Thursday, December 20, 2007

hans zimmer

I, Janelle Burris, vow to NEVER make my kids believe in Santa Claus. Not even this jolly, plastic version.


hans zimmer

. . . is my earthly hero. he is a musical genius. the German version of Timbaland, if you will (...not really.) anyways - i hate talking about famous musicians as if i actually know them. moving on.

today was a day of concetrated solitude. although i've not quite experienced UNconcentrated solitude...what i mean to say is that my entire day was spent alone, aside from the one hour i devoted to eating with my aunt, uncle and cousin the lasagna my uncle brought home from work. i had two hefty, cheesy cubes and now i feel a bit queasy. not to mention the cat kept staring at me while i was eating and quite honestly...it made me nervous. i've only lived here for 6 days and already i have an enemy. Sammy the Cat. It's out to get me (unsure of gender, sorry.)

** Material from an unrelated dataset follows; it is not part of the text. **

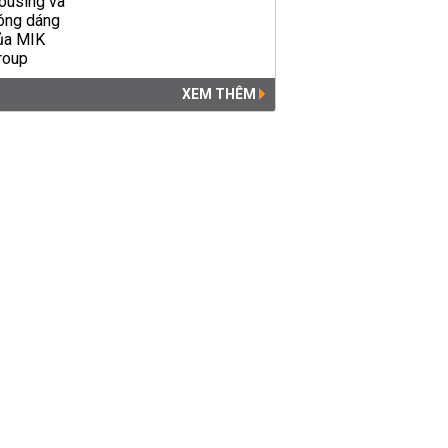
XEM THÊM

lately i've been unmotivated to advance my skills in music, photography, writing, art and everything else i enjoy doing (except for eating. i always excel in that field. always have. always will.) i've let discouragement get the better of me, and i haven't been able to bounce back.

i am getting really excited for graduate school. boston or seattle or somewhere else...here i come.